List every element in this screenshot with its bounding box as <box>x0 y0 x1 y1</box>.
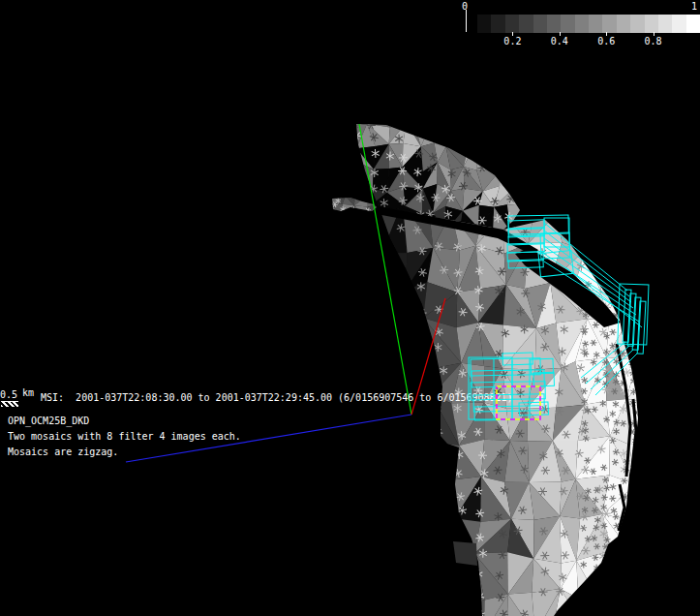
colorbar-cell <box>672 15 685 33</box>
colorbar-cell <box>617 15 630 33</box>
colorbar-tick-label: 0.8 <box>639 36 668 46</box>
colorbar-tick-label: 0.4 <box>545 36 574 46</box>
colorbar-cell <box>561 15 574 33</box>
colorbar-cell <box>575 15 589 33</box>
colorbar-cell <box>505 15 519 33</box>
colorbar-cell <box>658 15 672 33</box>
colorbar-cell <box>686 15 700 33</box>
mosaic-footprint-overlay <box>0 0 700 616</box>
colorbar-zero-tick <box>466 10 467 32</box>
colorbar-cell <box>645 15 658 33</box>
mosaic1-projection-lines <box>544 223 642 395</box>
colorbar-cell <box>519 15 533 33</box>
colorbar-cell <box>491 15 504 33</box>
colorbar-max-label: 1 <box>691 0 697 13</box>
colorbar-cell <box>477 15 491 33</box>
near-mission-3d-viewport[interactable]: 0.5 km MSI: 2001-037T22:08:30.00 to 2001… <box>0 0 700 616</box>
mosaic1-projected-frames <box>618 284 649 354</box>
colorbar-cell <box>630 15 644 33</box>
colorbar-tick-label: 0.2 <box>498 36 527 46</box>
colorbar-cell <box>602 15 616 33</box>
albedo-colorbar: 0 1 0.20.40.60.8 <box>460 0 700 54</box>
colorbar-cell <box>589 15 602 33</box>
colorbar-cell <box>533 15 547 33</box>
colorbar-tick-label: 0.6 <box>592 36 621 46</box>
colorbar-gradient <box>477 15 700 33</box>
colorbar-cell <box>547 15 561 33</box>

####################

Drop the pictures and set down the data above exactly.

List every element in this screenshot with its bounding box as <box>x0 y0 x1 y1</box>.
colorbar-cell <box>672 15 685 33</box>
colorbar-cell <box>617 15 630 33</box>
colorbar-tick-label: 0.8 <box>639 36 668 46</box>
colorbar-tick-label: 0.4 <box>545 36 574 46</box>
colorbar-cell <box>561 15 574 33</box>
colorbar-cell <box>575 15 589 33</box>
colorbar-cell <box>505 15 519 33</box>
colorbar-cell <box>658 15 672 33</box>
colorbar-cell <box>686 15 700 33</box>
mosaic-footprint-overlay <box>0 0 700 616</box>
colorbar-zero-tick <box>466 10 467 32</box>
colorbar-cell <box>645 15 658 33</box>
mosaic1-projection-lines <box>544 223 642 395</box>
colorbar-cell <box>519 15 533 33</box>
colorbar-cell <box>491 15 504 33</box>
colorbar-max-label: 1 <box>691 0 697 13</box>
colorbar-cell <box>477 15 491 33</box>
near-mission-3d-viewport[interactable]: 0.5 km MSI: 2001-037T22:08:30.00 to 2001… <box>0 0 700 616</box>
mosaic1-projected-frames <box>618 284 649 354</box>
colorbar-cell <box>630 15 644 33</box>
colorbar-tick-label: 0.2 <box>498 36 527 46</box>
colorbar-cell <box>602 15 616 33</box>
albedo-colorbar: 0 1 0.20.40.60.8 <box>460 0 700 54</box>
colorbar-cell <box>589 15 602 33</box>
colorbar-cell <box>533 15 547 33</box>
colorbar-tick-label: 0.6 <box>592 36 621 46</box>
colorbar-gradient <box>477 15 700 33</box>
colorbar-cell <box>547 15 561 33</box>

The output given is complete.